I did the same search on froogle
[http://www.google.com/products?q=50%22+plasma&btnG=Searc...](http://www.google.com/products?q=50%22+plasma&btnG=Search+Products&scoring=p&price1=700.00&price2=1,000.00&sa=N&lnk=next&start=60)
and found this: [http://www.jepago.com/store/view-
item.php?p=834.6&src=F3...](http://www.jepago.com/store/view-
item.php?p=834.6&src=F31&sku=PDP5016H-R) and thought "Well, 834 sure beats
999" I did see the hefty shipping charge but I didn't see the zip code option
until you mentioned it. It seems obvious enough once you see it but I think
the results are too eye grabbing to get everyone noticing it by accident.

Overall I think Bountii had much better results once I got past all the mounts
and brackets and stands. Relative to froogle bountii does a much better job of
sticking to results that actually matter (froogle had a nice price for a
plasma in Yorkshire and for one that didn't turn on).

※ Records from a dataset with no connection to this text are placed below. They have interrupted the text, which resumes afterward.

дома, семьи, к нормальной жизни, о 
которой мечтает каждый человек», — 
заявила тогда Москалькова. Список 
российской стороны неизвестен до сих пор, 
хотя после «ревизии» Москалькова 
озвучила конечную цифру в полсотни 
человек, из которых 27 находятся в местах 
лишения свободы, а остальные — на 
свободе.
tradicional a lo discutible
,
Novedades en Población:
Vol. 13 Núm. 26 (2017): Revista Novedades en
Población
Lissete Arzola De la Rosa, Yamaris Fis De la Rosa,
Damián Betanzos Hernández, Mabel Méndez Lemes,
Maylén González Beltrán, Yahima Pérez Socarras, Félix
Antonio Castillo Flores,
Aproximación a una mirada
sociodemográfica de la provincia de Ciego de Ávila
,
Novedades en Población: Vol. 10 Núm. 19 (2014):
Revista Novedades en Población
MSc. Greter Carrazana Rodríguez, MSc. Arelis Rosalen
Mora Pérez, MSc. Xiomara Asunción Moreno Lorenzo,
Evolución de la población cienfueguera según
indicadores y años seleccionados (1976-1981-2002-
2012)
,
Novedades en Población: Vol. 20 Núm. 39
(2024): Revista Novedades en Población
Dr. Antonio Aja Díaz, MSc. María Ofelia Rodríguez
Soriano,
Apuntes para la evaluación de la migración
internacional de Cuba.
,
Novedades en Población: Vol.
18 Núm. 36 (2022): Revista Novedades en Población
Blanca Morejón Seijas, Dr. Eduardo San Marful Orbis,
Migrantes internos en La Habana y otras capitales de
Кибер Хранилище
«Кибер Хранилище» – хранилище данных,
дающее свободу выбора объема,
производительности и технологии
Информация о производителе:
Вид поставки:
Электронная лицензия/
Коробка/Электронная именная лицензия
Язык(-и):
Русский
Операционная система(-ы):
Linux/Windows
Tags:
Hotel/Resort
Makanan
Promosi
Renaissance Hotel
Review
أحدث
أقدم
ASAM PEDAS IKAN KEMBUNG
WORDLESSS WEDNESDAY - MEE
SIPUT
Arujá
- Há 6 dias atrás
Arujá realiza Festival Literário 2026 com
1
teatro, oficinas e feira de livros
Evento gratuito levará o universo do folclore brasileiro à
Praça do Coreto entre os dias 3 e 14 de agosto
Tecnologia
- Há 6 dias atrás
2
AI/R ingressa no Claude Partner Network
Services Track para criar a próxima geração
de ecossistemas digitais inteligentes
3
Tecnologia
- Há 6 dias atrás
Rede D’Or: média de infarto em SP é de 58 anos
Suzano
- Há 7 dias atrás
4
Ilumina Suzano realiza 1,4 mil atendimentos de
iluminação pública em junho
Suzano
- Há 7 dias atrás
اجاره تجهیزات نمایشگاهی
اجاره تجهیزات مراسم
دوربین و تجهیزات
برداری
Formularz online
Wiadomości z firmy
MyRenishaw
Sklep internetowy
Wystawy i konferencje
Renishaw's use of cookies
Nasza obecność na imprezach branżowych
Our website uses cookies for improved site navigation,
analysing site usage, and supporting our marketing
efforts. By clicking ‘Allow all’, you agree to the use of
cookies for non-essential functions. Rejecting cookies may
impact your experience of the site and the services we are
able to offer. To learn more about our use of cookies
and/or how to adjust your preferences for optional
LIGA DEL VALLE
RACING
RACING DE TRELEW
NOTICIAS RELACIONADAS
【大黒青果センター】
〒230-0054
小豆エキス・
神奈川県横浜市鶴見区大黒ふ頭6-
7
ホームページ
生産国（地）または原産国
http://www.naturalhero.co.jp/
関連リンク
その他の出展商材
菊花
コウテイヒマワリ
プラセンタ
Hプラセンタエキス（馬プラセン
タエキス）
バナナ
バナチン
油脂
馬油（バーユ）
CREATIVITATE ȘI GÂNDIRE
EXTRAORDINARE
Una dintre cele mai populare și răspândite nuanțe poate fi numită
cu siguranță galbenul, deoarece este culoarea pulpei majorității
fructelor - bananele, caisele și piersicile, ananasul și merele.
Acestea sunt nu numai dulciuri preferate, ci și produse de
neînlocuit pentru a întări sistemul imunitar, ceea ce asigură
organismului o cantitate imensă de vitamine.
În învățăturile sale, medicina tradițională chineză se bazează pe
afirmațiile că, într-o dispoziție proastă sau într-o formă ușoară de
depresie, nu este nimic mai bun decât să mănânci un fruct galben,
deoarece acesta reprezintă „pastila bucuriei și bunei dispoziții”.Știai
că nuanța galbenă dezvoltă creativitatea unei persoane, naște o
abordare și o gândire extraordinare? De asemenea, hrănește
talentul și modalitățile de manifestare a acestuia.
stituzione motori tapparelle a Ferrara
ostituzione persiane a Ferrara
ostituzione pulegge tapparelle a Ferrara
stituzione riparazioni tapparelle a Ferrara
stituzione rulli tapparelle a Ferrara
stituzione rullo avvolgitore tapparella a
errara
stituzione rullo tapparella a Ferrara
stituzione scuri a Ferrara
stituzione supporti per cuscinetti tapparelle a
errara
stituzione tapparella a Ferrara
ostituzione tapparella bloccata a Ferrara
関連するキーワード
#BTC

My experience was I clicked on the 1000-7000 filter and got nine clean results
and great prices from reliable vendors (at least in the sense that newegg >>
jepago?) but i just wasn't sure that i wasn't missing out on a TV at 930
without doing some more less pleasant digging. I did figure out pretty quickly
I could do a price highest to lowest search on < 1000 and make sure it was
just false positives below but maybe there's a way to make that a little more
intuitive.

I think it's really important to get the users clear on the shipping taxes
thing so here's my proposed solution. On the front page immediately to the
left of the search box put a two item checkbox labeled "with shipping" and
"without shipping" with "without shipping" pre-checked. Then everyone knows 1.
the prices don't include shipping 2. the prices could include shipping if you
want. If the user clicks the "with shipping box" it expands to be the zip code
text box. This way 1 and 2 get done but it still only takes typing+enter to
get to the results if you don't want shipping. It avoids asking for the
zipcode on the front page which might come off as creepy unless you know what
it's for.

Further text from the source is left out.